Jaanus Samma
Curated by Eugenio Viola
Nomas Foundation invited the Estonian artist Jaanus Samma to do a residency in Rome (May-June 2016 and April 2018), in order to realize a site-specific project curated by Eugenio Viola that will be presented in the space of the foundation in 2018.
Jaanus Samma has received international recognition from the critics and the audience for the Estonian Pavilion at the 56th Venice Biennale. In the last years his research has been focused on the connection between authoritative regimes and the violation of fundamental human rights.
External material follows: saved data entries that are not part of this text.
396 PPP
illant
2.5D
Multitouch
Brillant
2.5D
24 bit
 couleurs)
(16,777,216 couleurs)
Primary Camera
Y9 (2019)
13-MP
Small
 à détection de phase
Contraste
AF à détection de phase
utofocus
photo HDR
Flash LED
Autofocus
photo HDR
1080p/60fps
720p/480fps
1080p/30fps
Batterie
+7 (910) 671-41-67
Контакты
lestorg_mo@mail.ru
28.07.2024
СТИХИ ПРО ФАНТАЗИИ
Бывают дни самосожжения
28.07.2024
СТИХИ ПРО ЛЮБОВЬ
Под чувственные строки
Not Suitable For Work. A Chairman’s Tale, the project presented in Venice and recently re-exhibited at the Museum of Occupations in Tallinn, shares the same interest, devoted to transforming the social discourse on the LGBTI rights into a broader denouncement addressed at all kinds of discrimination: cultural, social, political, religious, sexual and racial.
Samma belongs to a generation of artists whose research is moved by a particuliar preoccupation for the past, investigated to face the criticism and the wound of the present. For this reason, his research and his practice are based in the use of archives and the expressive potentiality connected to them.
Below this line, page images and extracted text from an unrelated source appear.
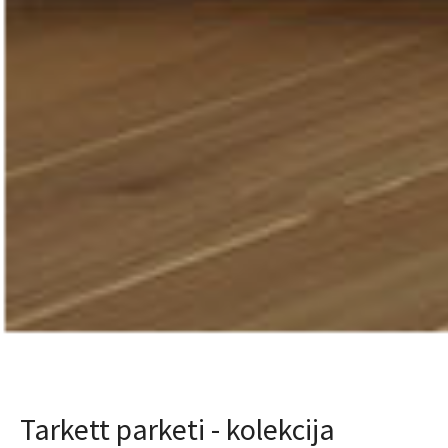
Tarkett parketi - kolekcija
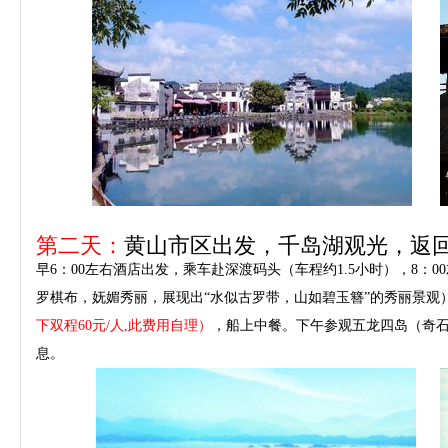
第二天：
黄山市区出发，千岛湖观光，返
早6：00左右酒店出发，乘车赴深渡码头（车程约1.5小时），8：
罗棋布，妩媚秀丽，展现出“水似古罗带，山如碧玉簪”的秀丽景观）
下双程60元/人,此费用自理）
，船上中餐
。下午参观五龙四岛（奇石
息。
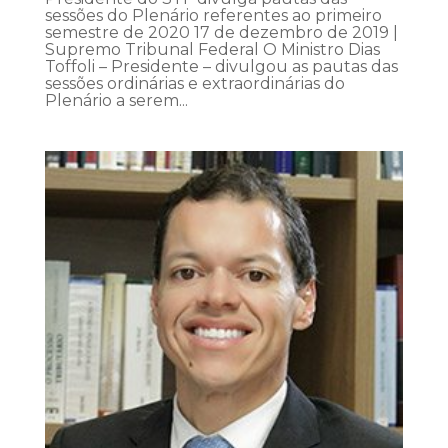
sessões do Plenário referentes ao primeiro
semestre de 2020 17 de dezembro de 2019 |
Supremo Tribunal Federal O Ministro Dias
Toffoli – Presidente – divulgou as pautas das
sessões ordinárias e extraordinárias do
Plenário a serem...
His modus operandi tends to question a series of acquired notions, connected with concepts as truth, authenticity and reliability of sources. It aims to suggest counter-interpretations capable to promote alternative visions and new points of view.
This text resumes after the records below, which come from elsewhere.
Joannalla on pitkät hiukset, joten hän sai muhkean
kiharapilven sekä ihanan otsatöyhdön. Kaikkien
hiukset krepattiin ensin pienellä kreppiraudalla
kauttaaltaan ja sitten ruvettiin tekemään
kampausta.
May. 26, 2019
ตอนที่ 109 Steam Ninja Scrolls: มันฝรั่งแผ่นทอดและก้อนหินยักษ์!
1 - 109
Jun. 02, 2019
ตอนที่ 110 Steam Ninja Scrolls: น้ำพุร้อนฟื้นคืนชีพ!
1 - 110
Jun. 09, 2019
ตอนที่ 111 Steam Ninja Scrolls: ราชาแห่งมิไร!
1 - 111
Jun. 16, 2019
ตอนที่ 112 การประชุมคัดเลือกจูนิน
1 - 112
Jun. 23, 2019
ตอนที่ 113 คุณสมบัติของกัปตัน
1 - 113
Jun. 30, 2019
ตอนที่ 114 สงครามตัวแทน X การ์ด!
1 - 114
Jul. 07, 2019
According to this, Samma’s work stresses the importance of selection of data and documents, of their critical interpretation and their correct classification, as the divergence between personal and collective memory and between macro and micro historical perspective.
Jaanus Samma (b 1982) is a visual artist from Estonia. His body of work includes photos, installations and videos with topics that have been grounded in the study of urban space and the subjective experiences of it. Later his interests moved towards gender studies investigating into the representation of male sexuality and ways of portraying this by artistic means.
Samma is currently participating in the Estonian Academy of Arts doctoral program for fine arts.
His topic for artistic research is mapping gay narratives in Soviet Estonia. His PhD combines fieldwork – interviews and archive research, but also more subjective and artistic output based on the findings.
In 2013 Samma won the Köler Prize, the main prize for contemporary art in Estonia.
In 2015 Samma represented Estonia at 56th Venice Biennial.